I’ve had a stress headache for about 2 weeks now. Plans have gone horribly awry due to bad organisation of others. The control is totally out of my hands and everything’s gone tits up. I’m having to totally recalibrate the path I thought I was on and the 6 months ahead suddenly look drastically different because of the hopes and dreams that I’d attached to this trip.
It’s so strange how much you don’t realise you want something until it’s in front of you. Before November the idea of Nigeria was in my mind but in a distant future kind of way. In a when I’m older kind of way. When I’m ready to fully embrace the whole of myself kind of way. This trip meant more to me than just work. Although it’s true to say that the idea of being around fellow creatives in my homeland was the cherry on top – this had so much emotion and hope attached to it that the only way I can describe the way I feel now is…lost.

Lost in a my loss of of opportunity to learn more about who I am, where I come from… It’s so hard to describe the mixed race experience to people if they have no connection to it. I guess in some ways it lies alongside the immigrant one. I was speaking to a friend of mine recently who has to wait til next year before he can apply to be a UK citizen and listening to his frustration at not feeling like he’s settled or fully accepted felt familiar. Don’t get me wrong, I am in a much stronger position than he in terms of stability and work options – it’s that lack of belonging that I related to.
And why is that? Why do I feel so uncertain of my place? I was born in London, raised in Wales and Bristol. I have a home here. My life is here and yet still I feel so frustratingly separate. Code switching during various interactions, checking my behaviour to make sure it doesn’t catch a nervous look, trying to contain parts of who I am – it is exhausting. I try really hard to be my authentic self in every situation I’m in and not pander, but sometimes I do without realising.

I didn’t even realise what this feeling was until I went to Ghana. I don’t have as many friends of colour as I would like; few Nigerian ones (I am actively looking though soooo holla at your girl!) and have predominantly moved in white spaces so I find myself limited. I was actually mortified when someone said to me recently…wait, your Nigerian?
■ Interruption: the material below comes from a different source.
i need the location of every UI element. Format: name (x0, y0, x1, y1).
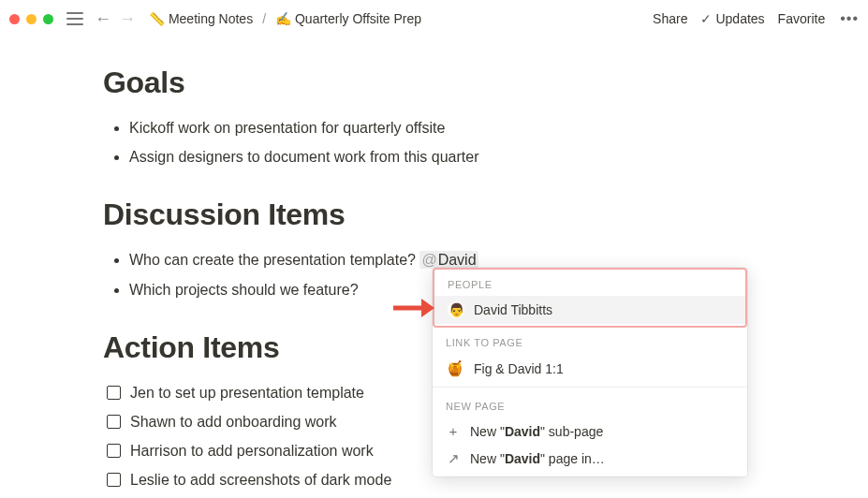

So why don’t you know anything, you seem like the kind of person who would be interested in their heritage. (Cue heart breaking within chest). I’m so embarrassed to not know anything about myself. I consider it…myself an utter failure because of it. The part of me that removes me from the place I was born in is the exact thing I know nothing about.
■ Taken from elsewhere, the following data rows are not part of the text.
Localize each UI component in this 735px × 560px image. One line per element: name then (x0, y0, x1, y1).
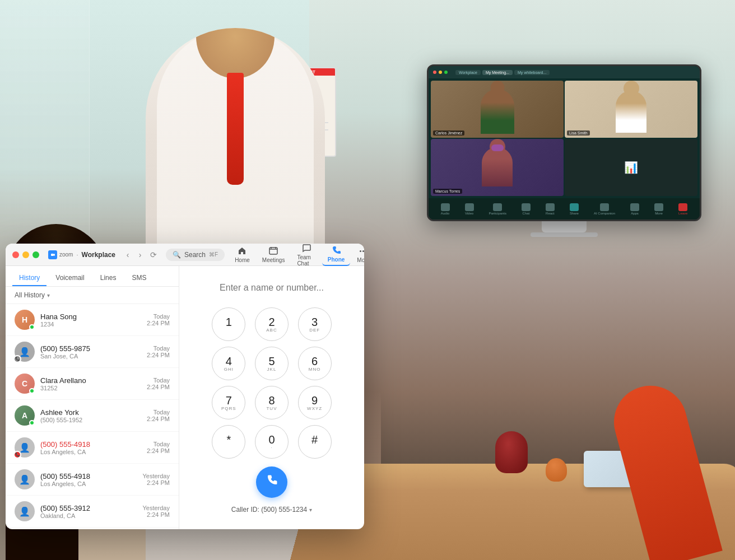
call-hour: 2:24 PM (147, 416, 170, 422)
container-orange (546, 458, 567, 482)
call-date: Today (147, 313, 170, 320)
call-info: (500) 555-4918 Los Angeles, CA (40, 472, 137, 487)
tv-ctrl-chat: Chat (522, 203, 531, 215)
caller-subtitle: 1234 (40, 321, 141, 328)
dial-key-2[interactable]: 2 ABC (255, 307, 289, 341)
call-info: Hana Song 1234 (40, 312, 141, 328)
call-item[interactable]: 👤 📞 (500) 555-9875 San Jose, CA Today 2:… (6, 336, 179, 368)
call-info: (500) 555-9875 San Jose, CA (40, 344, 141, 360)
dial-key-6[interactable]: 6 MNO (298, 347, 332, 380)
call-item[interactable]: 👤 📞 (500) 555-4918 Los Angeles, CA Today… (6, 432, 179, 464)
close-button[interactable] (12, 251, 19, 258)
tab-lines[interactable]: Lines (94, 270, 123, 286)
call-info: (500) 555-3912 Oakland, CA (40, 504, 137, 519)
call-button[interactable] (256, 466, 287, 498)
maximize-button[interactable] (32, 251, 39, 258)
video-cell-4: 📊 (565, 139, 697, 196)
number-input[interactable] (190, 277, 353, 298)
nav-team-chat-label: Team Chat (297, 254, 315, 267)
call-time: Today 2:24 PM (147, 441, 170, 454)
call-time: Yesterday 2:24 PM (142, 505, 170, 518)
tv-ctrl-audio: Audio (441, 203, 450, 215)
dial-key-8[interactable]: 8 TUV (255, 386, 289, 419)
tv-base (531, 232, 598, 237)
call-history-panel: History Voicemail Lines SMS All History … (6, 266, 179, 529)
participant-name-3: Marcus Torres (433, 189, 462, 194)
nav-home[interactable]: Home (229, 244, 255, 265)
svg-rect-1 (51, 254, 54, 256)
caller-id[interactable]: Caller ID: (500) 555-1234 ▾ (231, 506, 312, 514)
minimize-button[interactable] (22, 251, 29, 258)
online-status-dot (29, 324, 35, 330)
caller-name: (500) 555-4918 (40, 472, 137, 480)
call-date: Today (147, 377, 170, 384)
history-filter[interactable]: All History ▾ (6, 287, 179, 304)
tv-ctrl-participants: Participants (489, 203, 506, 215)
dial-key-7[interactable]: 7 PQRS (212, 386, 245, 419)
call-item[interactable]: 👤 (500) 555-3912 Oakland, CA Yesterday 2… (6, 496, 179, 528)
tv-tab-workplace: Workplace (455, 70, 481, 75)
history-icon[interactable]: ⟳ (150, 249, 157, 261)
tab-history[interactable]: History (12, 270, 46, 286)
call-hour: 2:24 PM (147, 447, 170, 454)
avatar-hana-song: H (15, 310, 35, 330)
participant-name-2: Lisa Smith (567, 130, 590, 136)
dial-key-5[interactable]: 5 JKL (255, 347, 289, 380)
nav-back-button[interactable]: ‹ (122, 249, 133, 260)
nav-phone[interactable]: Phone (322, 244, 351, 266)
nav-meetings[interactable]: Meetings (257, 244, 291, 265)
phone-badge-icon: 📞 (13, 355, 21, 363)
call-info: Clara Arellano 31252 (40, 376, 141, 391)
avatar-generic-1: 👤 📞 (15, 342, 35, 362)
dial-key-hash[interactable]: # (298, 425, 332, 459)
call-item[interactable]: A Ashlee York (500) 555-1952 Today 2:24 … (6, 400, 179, 432)
call-item[interactable]: 👤 (500) 555-9318 San Francisco, CA 2/2/1… (6, 528, 179, 529)
call-date: Yesterday (142, 473, 170, 479)
tv-ctrl-apps: Apps (630, 203, 639, 215)
tab-sms[interactable]: SMS (125, 270, 153, 286)
top-nav: Home Meetings (229, 244, 364, 269)
avatar-generic-4: 👤 (15, 501, 35, 521)
phone-icon (331, 245, 341, 255)
dial-key-9[interactable]: 9 WXYZ (298, 386, 332, 419)
tv-ctrl-react: React (546, 203, 555, 215)
nav-forward-button[interactable]: › (134, 249, 146, 260)
caller-id-text: Caller ID: (500) 555-1234 (231, 506, 307, 514)
call-button-icon (266, 474, 278, 490)
dial-key-4[interactable]: 4 GHI (212, 347, 245, 380)
conference-table-area (309, 381, 735, 560)
call-date: Yesterday (142, 505, 170, 511)
call-hour: 2:24 PM (142, 479, 170, 486)
dial-key-0[interactable]: 0 · (255, 425, 289, 459)
call-item[interactable]: 👤 (500) 555-4918 Los Angeles, CA Yesterd… (6, 464, 179, 496)
call-hour: 2:24 PM (147, 352, 170, 358)
window-controls (12, 251, 39, 258)
nav-more[interactable]: More (351, 244, 364, 265)
search-icon: 🔍 (173, 251, 181, 259)
zoom-titlebar: zoom · Workplace ‹ › ⟳ 🔍 Search ⌘F (6, 244, 364, 266)
avatar-clara: C (15, 374, 35, 394)
vase-dark (495, 431, 528, 473)
call-list: H Hana Song 1234 Today 2:24 PM 👤 (6, 304, 179, 529)
tab-voicemail[interactable]: Voicemail (49, 270, 91, 286)
dial-key-star[interactable]: * (212, 425, 245, 459)
nav-phone-label: Phone (328, 256, 345, 263)
zoom-wordmark: zoom (59, 251, 73, 258)
avatar-generic-3: 👤 (15, 469, 35, 489)
call-button-wrapper (256, 466, 287, 498)
tv-ctrl-more: More (654, 203, 663, 215)
dial-key-3[interactable]: 3 DEF (298, 307, 332, 341)
call-item[interactable]: H Hana Song 1234 Today 2:24 PM (6, 304, 179, 336)
search-label: Search (184, 251, 206, 259)
tv-stand (542, 221, 587, 232)
call-hour: 2:24 PM (142, 511, 170, 518)
dial-key-1[interactable]: 1 (212, 307, 245, 341)
call-item[interactable]: C Clara Arellano 31252 Today 2:24 PM (6, 368, 179, 400)
nav-more-label: More (357, 257, 364, 263)
video-cell-2: Lisa Smith (565, 81, 697, 138)
phone-tabs: History Voicemail Lines SMS (6, 266, 179, 287)
nav-team-chat[interactable]: Team Chat (291, 244, 320, 269)
search-shortcut: ⌘F (209, 251, 218, 258)
app-name-label: Workplace (82, 251, 115, 259)
search-bar[interactable]: 🔍 Search ⌘F (166, 249, 225, 261)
That is what this trip meant to me. I wanted to document every feeling, every food, every traditional story. The dancing, the music, the mannerisms, I wanted to drink it all up and soak it into my bones and come back and share as much of it as possible because I know I’m not alone in this feeling. I know there are others having this same experience, on this same journey, with the same questions as me and I wanted to bring back some distant echoes of understanding.
So yes, my fingers have been bitten down to the nib with stress. I have a pit in my stomach that won’t go away and I feel like this screw up has let down any potential person that my trip might have been helpful to (Lol, ideas of grandeur much?!)
However, I am going to rope swing from that slim silver lining and look at these impromptu free days as a Ngaio holiday where I can spend my days reading, writing and getting ready for the next adventure.

If anyone reading this has any Yoruba/Igbo stories / links / books / recipes / people / podcasts / symbols / fabrics that I should check out please please share. I may not be in Nigeria yet but it doesn’t mean I can’t piece together some cultural understanding over the next few months. Everything I do devour on this little journey of self understanding I will write about. That will be my challenge – so if I don’t write for a while, poke me.
I begin this personal journey by finishing Black and British: A Forgotten History by David Olusoga.